Reaching out to fellow Mumsnet users for their thoughts on the matter, she continued: "It hurts so much because this is our last Christmas before having a baby, and I was hoping for something special - something that made me feel seen and cared for.
"Instead, it feels like he’s just ticking a box. He's been busy doing things around the house, but honestly, that doesn't matter to me as much as being surprised or wowed occasionally. I feel like everyone has discarded me this year."
One sympathetic person advised: "So your husband is not good at presents (although he did get you something you like). Maybe he needs a list for next year. I have been married for many years. Our first year together I received a travel iron. Clearly bought on Christmas Eve when all the shops were about to close. I did not use it for 20 years. I learned that presents were not his thing - now my daughters buy stuff for him, and I get great presents.

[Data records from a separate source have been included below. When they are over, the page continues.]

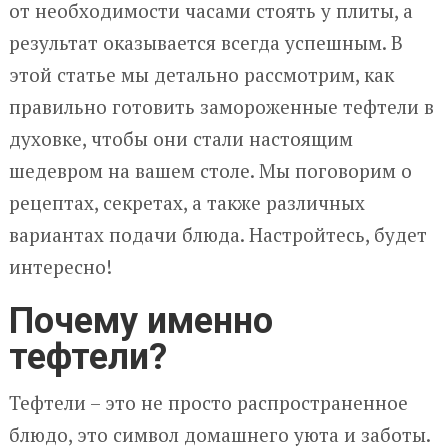
от необходимости часами стоять у плиты, а
результат оказывается всегда успешным. В
этой статье мы детально рассмотрим, как
правильно готовить замороженные тефтели в
духовке, чтобы они стали настоящим
шедевром на вашем столе. Мы поговорим о
рецептах, секретах, а также различных
вариантах подачи блюда. Настройтесь, будет
интересно!
Почему именно
тефтели?
Тефтели – это не просто распространенное
блюдо, это символ домашнего уюта и заботы.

"BUT he does stuff around the house - in my eyes, that makes him a treasure. I would nurture that strength and overlook him being less of a gift buyer. There are many who would be envious."
Another suggested, "Gifts might be your love language, but they will soon fall down the priority list if the jobs in the house aren't done. Or money is tight, as both have been too extravagant on gifts. Next year, agree on a budget, and if you want a surprise, don't point him to a particular gift."
Others were more baffled by the idea of spending Christmas apart every year for eight years, with a third person commenting: "I don't understand why a married couple would spend Christmas separately....... for eight years! I think that's a much bigger issue than an unsatisfactory present, to be honest."